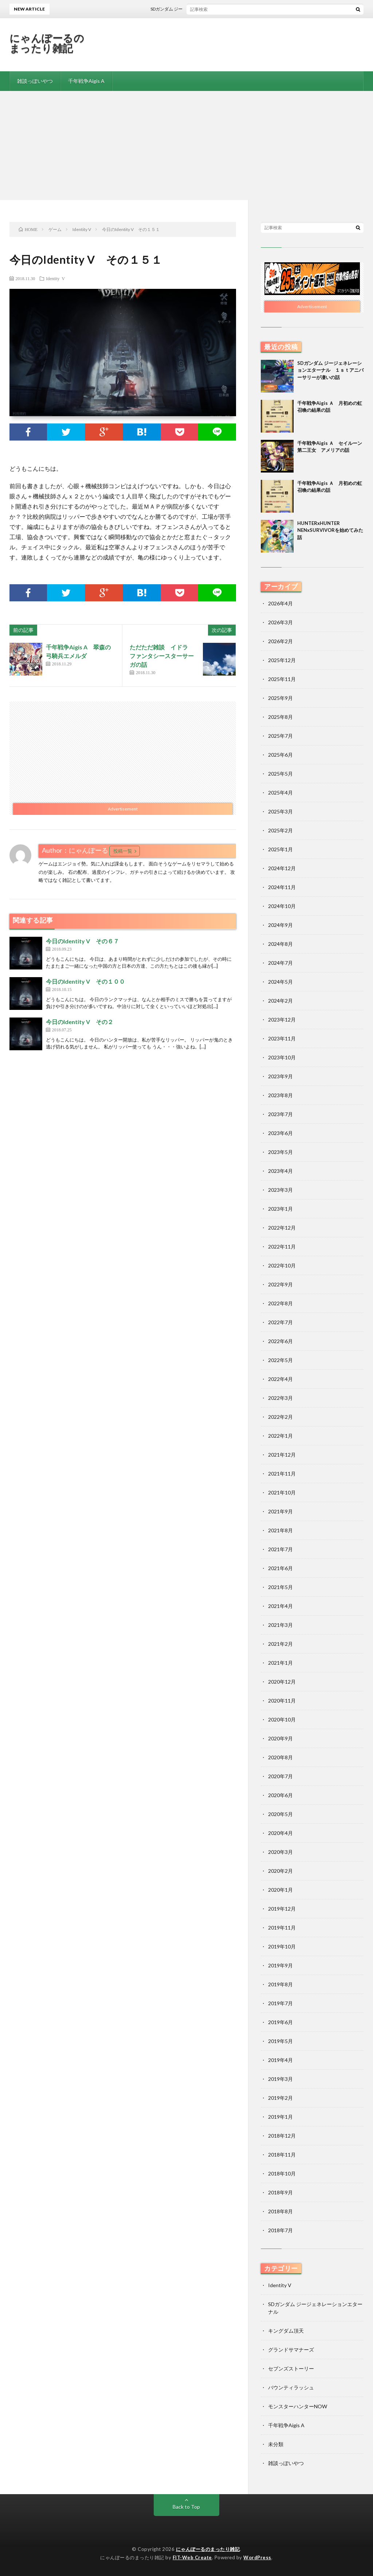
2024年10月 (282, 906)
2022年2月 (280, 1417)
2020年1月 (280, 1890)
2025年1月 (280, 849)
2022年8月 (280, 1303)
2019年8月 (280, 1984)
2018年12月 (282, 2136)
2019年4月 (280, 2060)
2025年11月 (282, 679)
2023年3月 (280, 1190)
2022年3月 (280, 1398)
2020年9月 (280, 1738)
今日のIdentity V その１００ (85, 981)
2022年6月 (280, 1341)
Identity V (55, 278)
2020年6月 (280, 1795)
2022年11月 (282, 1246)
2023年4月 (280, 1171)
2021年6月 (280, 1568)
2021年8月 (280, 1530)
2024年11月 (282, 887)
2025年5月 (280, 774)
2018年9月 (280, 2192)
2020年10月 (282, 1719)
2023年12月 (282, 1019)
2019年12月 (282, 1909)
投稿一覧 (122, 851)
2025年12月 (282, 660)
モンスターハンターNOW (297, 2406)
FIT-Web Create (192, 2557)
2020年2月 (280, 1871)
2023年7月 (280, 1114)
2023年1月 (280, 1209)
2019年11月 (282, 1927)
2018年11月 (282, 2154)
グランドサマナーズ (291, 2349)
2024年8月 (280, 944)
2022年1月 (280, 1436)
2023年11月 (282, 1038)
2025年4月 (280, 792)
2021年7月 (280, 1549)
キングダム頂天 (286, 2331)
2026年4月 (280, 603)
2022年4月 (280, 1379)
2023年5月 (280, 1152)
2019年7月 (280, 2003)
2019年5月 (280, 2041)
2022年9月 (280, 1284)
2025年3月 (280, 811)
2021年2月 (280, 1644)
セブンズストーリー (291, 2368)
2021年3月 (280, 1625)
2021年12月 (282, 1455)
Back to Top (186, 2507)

※

• Instructions to follow: Using the listing above, copy exactly the line that contains "2018年12月 (282, 2136)", the line that contains "2021年8月 (280, 1530)", and each line that falls between them.

• Output of the exercise:
2018年12月 (282, 2136)
2019年4月 (280, 2060)
2025年11月 (282, 679)
2023年3月 (280, 1190)
2022年3月 (280, 1398)
2020年9月 (280, 1738)
今日のIdentity V その１００ (85, 981)
2022年6月 (280, 1341)
Identity V (55, 278)
2020年6月 (280, 1795)
2022年11月 (282, 1246)
2023年4月 (280, 1171)
2021年6月 (280, 1568)
2021年8月 (280, 1530)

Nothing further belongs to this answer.